The photo above is of the parking entrance at the Estonian State Opera in Tallinn. The batons are also visible on Google Street View. Clever - although I'm not sure why in the first photo they seem to be in series rather than in parallel.
If you enjoy eating it, be aware that it is possible to be poisoned by black licorice - "It contains glycyrrhizin, which causes the candy to taste sweet. The ingredient is made from licorice root, consumption of which can prompt the kidneys to release too much potassium, disrupting cardiac function and sometimes causing palpitations. Glycyrrhizin is not present in red licorice or in some licorice-flavored candy that uses a sweetener other than licorice root."
The right is abandoning Sarah Palin. Her recent speech was described thusly in the National Review: “The foreordained culmination of a slow and unseemly descent into farce."
An article explains how women can sell their used underpants for cash. "...more than half of those who participated in our survey only averaged between $50 – $100 a week, with those earning between $100 – $150 making up about 20%."
If for some reason you need taser-resistant clothing, buy a fencing jacket (video at the link).
Michelle Obama's lack of a headscarf while visiting Saudi Arabia was not a fashion glitch; it was intended as a deliberate snub of Saudi policy.
Several pix of the remarkable geography of Monemvasia, Greece. Embedded photo at right cropped for size from the original panoramic view here. Other pix here and here.
A clever way to cut a bell pepper.
Criminals in Britain are plundering ATMs by flooding them with flammable gas (acetylene and oxygen) and then exploding them. "The combined take of almost £250,000, or about $375,000, was the group’s biggest score in a single night yet. Their MO, using cheap, common, and legal gas, was nearly impossible to trace, and they left precious little forensic evidence for the police. To stop the rampage, there was little Britain’s banks could do."
Andrew Sullivan is retiring from The Dish. The first of several farewell posts is here.
Bloomberg Business explains "The Economics of being a U.S. ambassador." "Just filling the flower vases for the embassy in London is very expensive.”
What do British nuclear engineers eat? Mouse over this for the answer: Fission chips!!
There is no such thing as nacho cheese.
Sea lion pups are starving off the coast of California.
The Telegraph has a gallery of photos of extreme body modifications from a show in Caracas.
The map at the left shows which states are best and worst in terms of children receiving the full set of recommended vaccines (darker color = better).
A brief video explains how to clean copper cookware with salt and vinegar.
Anti-circumcision activists have developed techniques and tools for reversing circumcision.
A New Mexico toddler outdid the Walmart kid from last month. The 3-year-old removed his mother's gun from her purse and wounded both his parents with one shot. "Police believe the shooting to be accidental."
Hotels can now track towels to find out if you are stealing them. Microchips can now detect when a towel enters an elevator or goes out the door. The data is currently used mostly for inventory control/restocking rather than for prosecution.

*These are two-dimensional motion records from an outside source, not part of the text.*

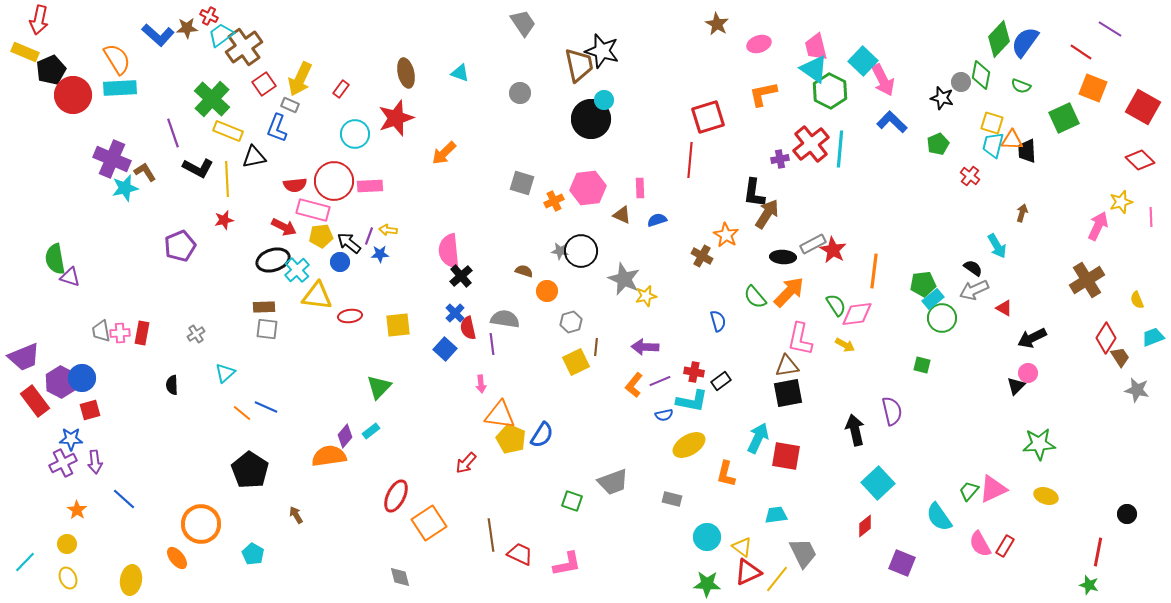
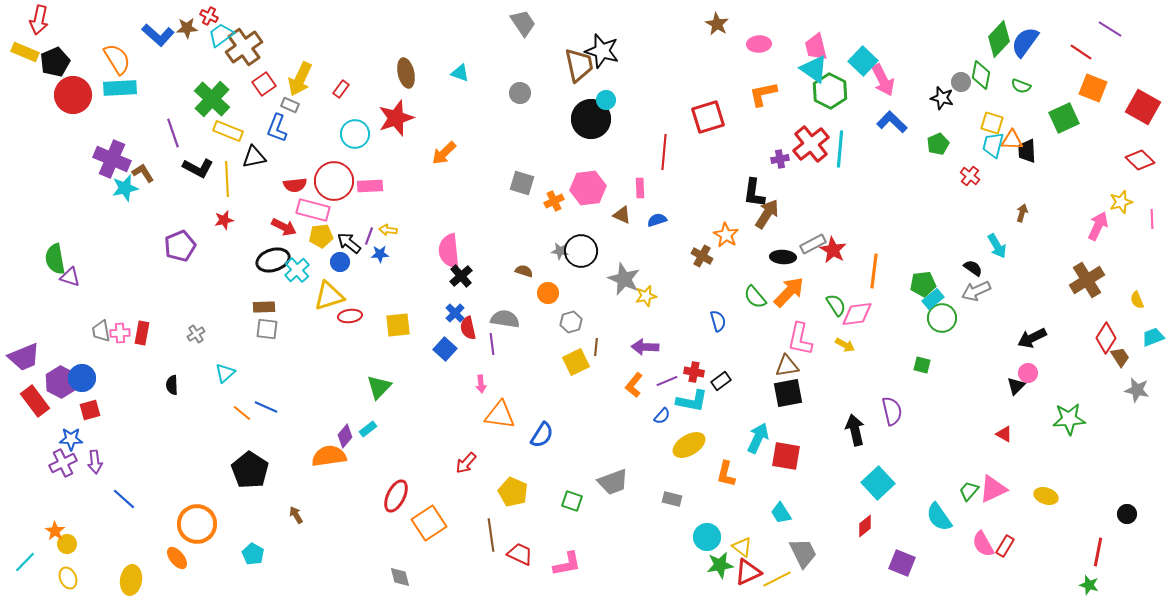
pink ellipse at (759, 44): rotated 15 degrees clockwise
black pentagon at (51, 70): moved 4 px right, 8 px up
cyan circle at (604, 100): moved 2 px right
red line at (690, 160): moved 26 px left, 8 px up
brown L-shape at (145, 172): moved 2 px left, 1 px down
pink line at (1151, 217): moved 1 px right, 2 px down
gray arrow at (974, 290): moved 2 px right, 1 px down
orange circle at (547, 291): moved 1 px right, 2 px down
yellow triangle at (317, 296): moved 12 px right; rotated 24 degrees counterclockwise
red triangle at (1004, 308): moved 126 px down
purple line at (660, 381): moved 7 px right
blue semicircle at (664, 415): moved 2 px left, 1 px down; rotated 36 degrees counterclockwise
cyan rectangle at (371, 431): moved 3 px left, 2 px up
yellow pentagon at (511, 439): moved 2 px right, 53 px down
green star at (1039, 444): moved 30 px right, 25 px up
orange star at (77, 510): moved 22 px left, 21 px down
cyan trapezoid at (776, 515): moved 5 px right, 2 px up; rotated 115 degrees counterclockwise
orange circle at (201, 524): moved 4 px left
pink semicircle at (980, 544): moved 3 px right
yellow line at (777, 579): rotated 24 degrees clockwise
green star at (707, 584): moved 13 px right, 19 px up; rotated 12 degrees counterclockwise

The history of quotation marks.
Many herbal supplements sold by national retailers contained none of the advertised product or were contaminated with other material. We are shocked, shocked.

If you're tired of TSA horror stories, don't read this one.

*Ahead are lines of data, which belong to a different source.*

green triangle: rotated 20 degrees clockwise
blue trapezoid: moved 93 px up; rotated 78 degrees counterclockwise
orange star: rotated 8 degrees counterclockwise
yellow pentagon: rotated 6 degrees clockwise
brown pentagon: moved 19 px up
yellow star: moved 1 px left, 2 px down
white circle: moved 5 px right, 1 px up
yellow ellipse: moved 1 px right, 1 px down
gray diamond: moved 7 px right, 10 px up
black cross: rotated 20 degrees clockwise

You can't make things like this up. "A shopper buying a pot of fruit at Tesco was asked for ID - because it could ferment and turn into alcohol... Miss Lancaster, from Plymouth, Devon, sent an email and was told a new policy meant "fruit will be age verified in case natural fermentation takes place". A clever way to prevent children from buying fruit.
Bald eagles in Florida are being accidentally poisoned. The carcasses of pets euthanized with phenobarbital were being dumped in locations where the eagles scavenged them.

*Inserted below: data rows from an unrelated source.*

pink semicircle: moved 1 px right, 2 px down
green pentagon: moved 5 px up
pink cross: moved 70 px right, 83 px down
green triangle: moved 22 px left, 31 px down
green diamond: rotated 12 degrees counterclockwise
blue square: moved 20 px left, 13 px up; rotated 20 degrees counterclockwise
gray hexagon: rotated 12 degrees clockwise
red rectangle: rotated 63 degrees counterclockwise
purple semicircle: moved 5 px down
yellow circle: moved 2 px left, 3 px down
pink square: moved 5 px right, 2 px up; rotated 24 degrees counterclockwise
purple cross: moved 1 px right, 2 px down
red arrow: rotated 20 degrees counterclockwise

A nice article at BoingBoing lists and discusses the best adventure books for children written in the 1960s. Many adults who missed their chance then would like to read their way through this list now that they have the leisure time to do so.
Phthiria relativitae was a species of bee fly. The name is pronounced \theory o’relativity\.
You really don't need to know that sometimes gastroenterologists find cockroaches during screening colonoscopy.
A list of the 86 Best Picture Academy Award winners. With pix, data, and commentary.
The Morning Glory pool at Yellowstone National Park looks like this now:
Which seems spectacular - until you realize that in 1966 it looked like this:
The coloration change reflects in part an alteration in the microbial flora as a result of temperature change in the water, which may have resulted from tourists throwing coins and other debris into the pool.